The wake word + invocation magic spell required to use assistants has been a usability, adoption, and discoverability problem from the get-go in the evolution of conversational tech. People are experts in asking for what we want. We do it many times a day, in many different ways. Wake word + invocation not only violates our well-developed abilities, it requires us to do so in a way that is unlike almost any method we use naturally. Even if we do use names and phrases to get someone's attention, we do not normally do so in ways such as "Hey Paul, tell Arun to send out the meeting notes" when both Paul and Arun are present and able to pay attention.
In this thought-provoking article, Hilary Hayes encourages us to explore moving beyond these unnatural and cognitively challenging language structures.
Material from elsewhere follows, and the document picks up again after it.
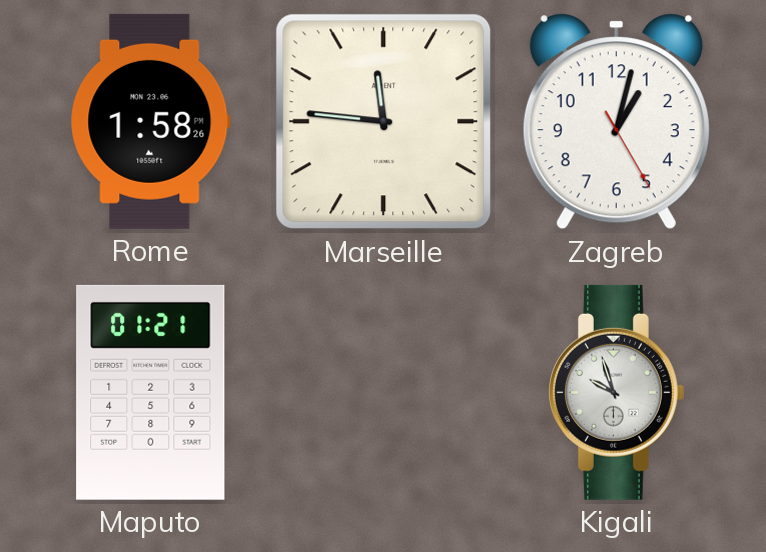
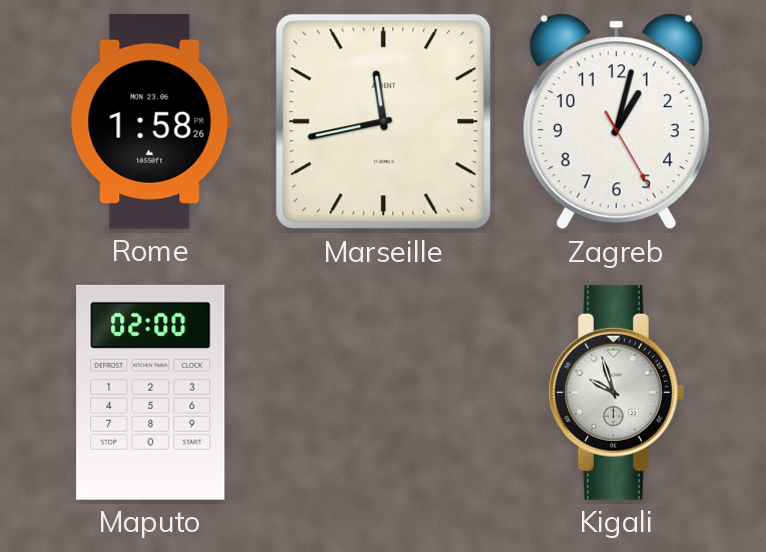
Marseille: 11:46 -> 11:43
Maputo: 01:21 -> 02:00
She posits that multiple common human interactions, such as gaze detection, could be used for or inspire techniques that enable assistant hardware to know when a person is about to speak to it.
By the end of 2020, I anticipate voice design moving away from explicit wake words (removing the need for saying “Alexa” or “Hey Google”) to implicit wake conditions, such as recognizing when a user is looking at or turns to face a device housing the assistant.
We think this is an idea worth exploring deeply, along with techniques like direct or wake-level invocation. Imagine being able to simply say, "Hey ESPN, what's the latest in the NFL?" and your assistant hears and routes that appropriately. While the need for intermediation in the early days of voice assistants made some sense, overall technology-based services have been moving away from mediated interaction for decades. Voice assistants should follow suit.